Convolutional Reverb. How and Why Does it Work?
Have you ever listened to a song and wondered how the sound is so rich and full? Or have you ever played a video game and been impressed by the immersive sound effects? One of the key elements in achieving these effects is reverb. Reverb is a sound effect that simulates the natural echo and reverberation of a space. It adds depth and dimension to audio recordings and enhances the overall sound quality and one of the most popular reverb algorithms is convolutional reverb or convolution reverb.
Convolutional reverb is a technique that has gained popularity in the field of audio processing and sound design. This method has become a preferred choice for many sound designers, musicians, and game developers due to its ability to produce realistic and natural-sounding reverberation.

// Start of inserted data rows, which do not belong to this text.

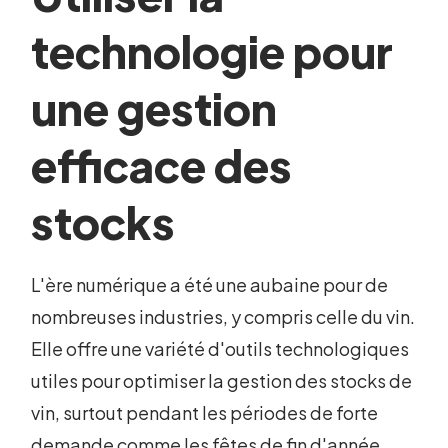
technologie pour
une gestion
efficace des
stocks
L'ère numérique a été une aubaine pour de
nombreuses industries, y compris celle du vin.
Elle offre une variété d'outils technologiques
utiles pour optimiser la gestion des stocks de
vin, surtout pendant les périodes de forte
demande comme les fêtes de fin d'année.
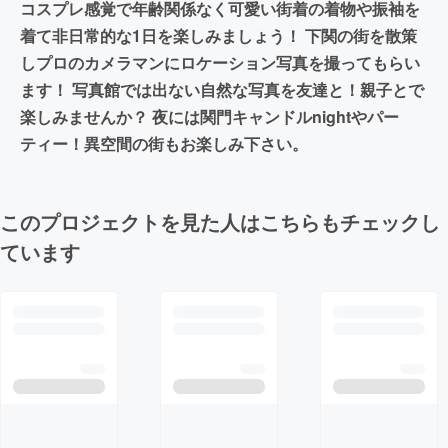
コスプレ感覚で年齢関係なく可愛い街着の着物や振袖を
着て非日常的な1日を楽しみましょう！ 下関の街を散策
しプロのカメラマンにロケーション写真を撮ってもらい
ます！ 写真館では出ない自然な写真を友達と！親子とで
楽しみませんか？ 夜には関門キャンドルnightやパー
ティー！異空間の街もお楽しみ下さい。
このプロジェクトを見た人はこちらもチェックし
ています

The history of convolutional reverb can be traced back to the 1960s when digital signal processing was in its infancy. Early attempts to simulate reverb involved using analogue circuits and mechanical plates. However, with the advent of digital signal processing, it became possible to simulate reverb using mathematical algorithms. The first real-time convolution reverb processor, the DRE S777, was announced by Sony in 1999. Since then, convolutional reverb has become a widely used technique in the field of audio processing and sound design.

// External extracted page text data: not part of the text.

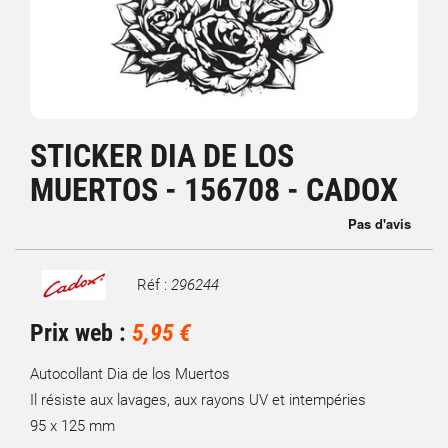
STICKER DIA DE LOS
MUERTOS - 156708 - CADOX
Réf :
296244
Marque
Prix web :
5,95 €
Autocollant Dia de los Muertos
Il résiste aux lavages, aux rayons UV et intempéries
95 x 125 mm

How does Convolutional Reverb work?
Before we dive into the nitty-gritty of convolutional reverb, let's first explore a similar concept that can help us build an intuition for understanding convolutional reverb later on. We'll refer to this as "pseudo convolutional reverb", as it's not exactly the same thing but will provide a useful foundation for understanding convolutional reverb.
Let's say we want to examine how a person's voice sounds in a particular setting, like a church or a room. To do this, we need to play a sound and collect a "fingerprint" of how that sound behaves in the environment. The idea is to use a sound that is as brief as possible while still including all the audible frequencies, up to around 22,000 Hz. This fingerprint will serve as a reference point that can be applied to other audio recordings to simulate the effect of that particular environment. To capture that fingerprint (it is called an Impulse Response) of an acoustic space, a short burst of sound is played in that environment. This sound can be a loud clap, a balloon pop, or any other sound that is sharp and transient.
The impulse response is then obtained by recording the sound of that burst using a microphone. This recording captures not only the initial sound but also the reflections, echoes, and reverberations that occur as the sound bounces off the surfaces in the environment.
The recorded sound is then analyzed using signal processing techniques to extract the impulse response. This process involves identifying the original sound burst in the recording and removing it, leaving only the echoes and reverberations. The resulting signal is then normalized to account for differences in microphone sensitivity and other factors.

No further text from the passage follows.